Wollongong band The Contagious have never performed a live gig and their songs are written by a moonlighting financial planner, not a rock star.
Yet, as the city's live music scene grapples with venue closures, noise complaints and licensing red tape, The Contagious are making waves.
The Contagious are a studio project fronted by a belting blonde singer from Wollongong High School of the Performing Arts, Annalivia.
Their engine room, though, is financial planner David King of Dapto, a long-time songwriter, co-producer and social media obsessive.
Since releasing the band's first music video earlier this month, King has worked full-time to fan interest online.
He spends more than 12 hours a day engaging with fans across social media, most noticeably on Twitter, where he will easily fire off 150 tweets a day.
King's efforts have helped win the group almost 600,000 Twitter followers and this week put The Contagious on the top 20 global chart for music of all genres on Reverb Nation.
After two weeks, the clip for the hook-laden, 1990s-style rock ballad Waiting for the Rain has been played more than 56,000 times on YouTube, and 350 copies of The Contagious's four-track EP have sold.

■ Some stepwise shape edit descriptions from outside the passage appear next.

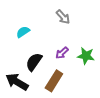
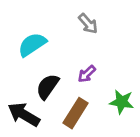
cyan semicircle: (23, 32) -> (32, 45), size x1.5
green star: (86, 56) -> (122, 102), moved

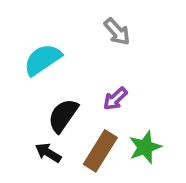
green star: (122, 102) -> (145, 147), moved, turned -30
black arrow: (24, 114) -> (48, 153), moved, size x0.6

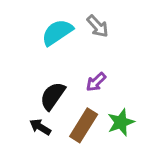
cyan semicircle: (43, 60) -> (57, 32), moved

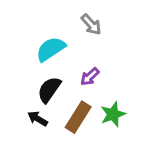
cyan semicircle: (57, 32) -> (51, 49), moved

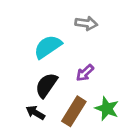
gray arrow: (91, 24) -> (86, 23), turned -40
green star: (113, 114) -> (107, 109), turned -30

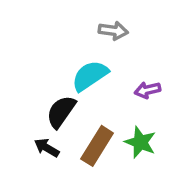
cyan semicircle: (48, 47) -> (90, 76), moved
purple arrow: (85, 73) -> (148, 90), moved, turned 30

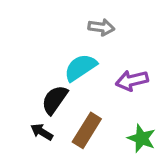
purple arrow: (148, 90) -> (132, 80), size x1.4
green star: (140, 142) -> (142, 138), moved

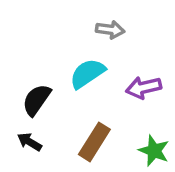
black semicircle: (55, 100) -> (37, 100), moved
black arrow: (42, 132) -> (30, 142), moved

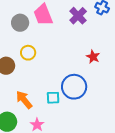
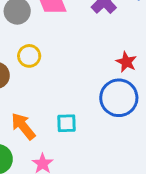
blue circle: (74, 87) -> (119, 98), moved

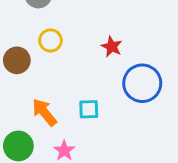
red star: (126, 62) -> (112, 47), moved

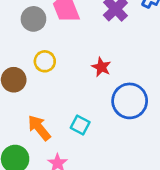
cyan square: (89, 109) -> (80, 125), turned 30

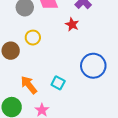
red star: (101, 67) -> (72, 24), moved

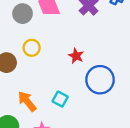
red star: (72, 24) -> (76, 56), moved

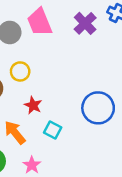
red star: (76, 56) -> (33, 105), moved

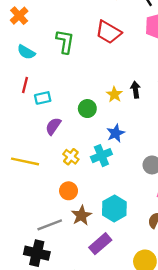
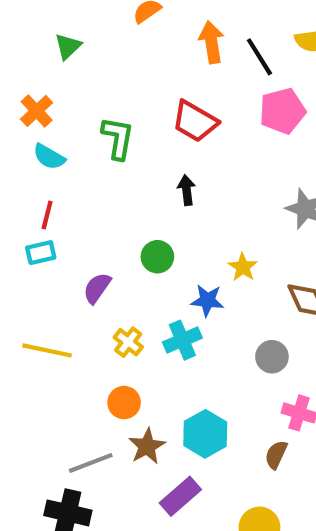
orange cross: (19, 16) -> (37, 111), moved
black arrow: (136, 90) -> (187, 190), moved
yellow star: (114, 94) -> (243, 267), moved
cyan rectangle: (43, 98) -> (41, 253), moved
blue star: (116, 133) -> (207, 300), turned 30

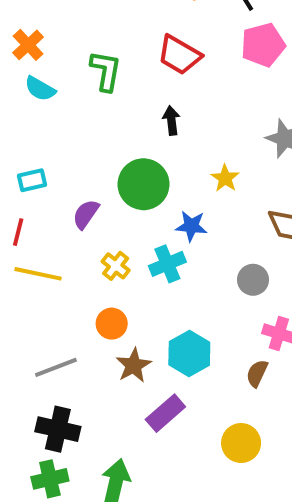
red line: (47, 215) -> (18, 232), moved
green circle: (157, 257) -> (144, 184), size x1.6
yellow star: (243, 267) -> (225, 178), moved
gray line: (91, 463) -> (56, 367), moved

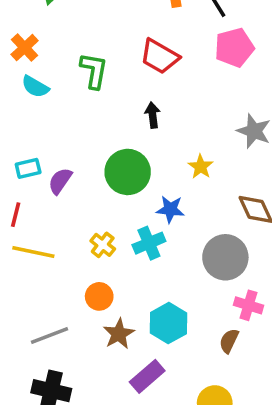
purple semicircle: (86, 214) -> (60, 181), moved
gray circle: (253, 280) -> (225, 257), size x1.6

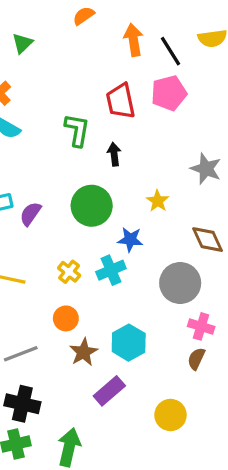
pink pentagon: (234, 48) -> (169, 93), moved
red trapezoid: (160, 56) -> (121, 101), turned 48
green L-shape: (94, 71) -> (77, 130), moved
brown semicircle: (229, 341) -> (196, 359), moved

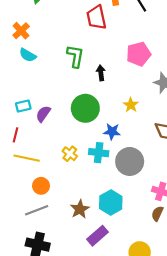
pink pentagon: (169, 93) -> (139, 54), moved
red trapezoid: (121, 101) -> (96, 17), moved
cyan cross: (111, 270) -> (99, 153), turned 30
gray circle: (180, 283) -> (130, 161), moved
orange circle: (66, 318) -> (41, 186), moved

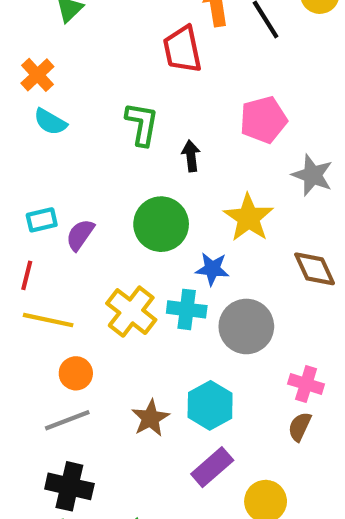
yellow star: (131, 105) -> (248, 218), size x1.6
yellow cross: (70, 154) -> (131, 312), size x1.6
purple rectangle: (98, 236) -> (212, 467), moved

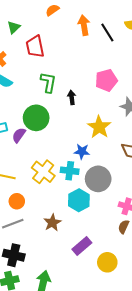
red trapezoid: (182, 49) -> (35, 47), moved
green circle: (161, 224) -> (36, 118), moved
cyan hexagon: (210, 405) -> (79, 200), moved

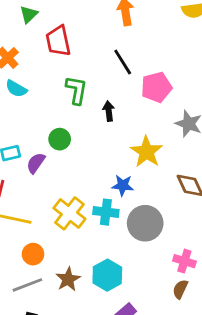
black line: (107, 32) -> (123, 62), moved
green circle: (36, 118) -> (60, 139), size x0.6
cyan hexagon: (79, 200) -> (107, 275), moved
brown star: (52, 223) -> (68, 279), moved

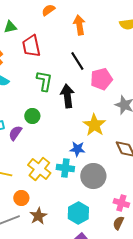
green triangle: (29, 14) -> (10, 27), turned 32
black arrow: (109, 111) -> (67, 96), size x1.6
orange circle: (33, 254) -> (21, 198), moved
cyan hexagon: (107, 275) -> (78, 213), moved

"It's just been about getting on Twitter and talking to people; over and over just telling people about what we do," said King, who co-produced the project with Main Street Studio owner Adam Jordan.
"If people like what you've got and they feel that they're being engaged by either the band or the band site, it becomes an experience for them.
"Ultimately I'd like to see it turn into an international act."
MTV's Australian vice-president, Colin Blake, believes that live gigs have become "almost a reward" for bands that have already built a following online.
It is a change Mr Blake links to the shifting balance of power away from record labels and towards self-motivated bands, a shift he has traced over the past decade and especially in the past three or four years.
He believes the new order favours bands with the self-belief and energy to build a following online, unaided by a label.
"The old model meant slogging it out, gigging all over the place, trying to get noticed by a label. Now that need for discovery isn't essential for success," Mr Blake said.
At a seminar in Wollongong last month, Mr Blake encouraged up-and-coming musicians to produce online content, and upload it often.
He pointed to Australia's Short Stack - who made rough-cut viral videos from their lounge room - as among examples of the importance of constantly offering new content, even if the sound quality wasn't perfect or the production values were flawed.
"Short Stack got bigger and bigger and bigger because they just kept feeding it," he said.
"They built equity in themselves. They got themselves in the position where ... record companies have to stand up and take notice because if they don't they're squandering an opportunity."
Mr Blake said MTV's Australian workforce scarcely went to gigs any more, but "really, really actively" scouted YouTube and other music sites, looking for the next big thing.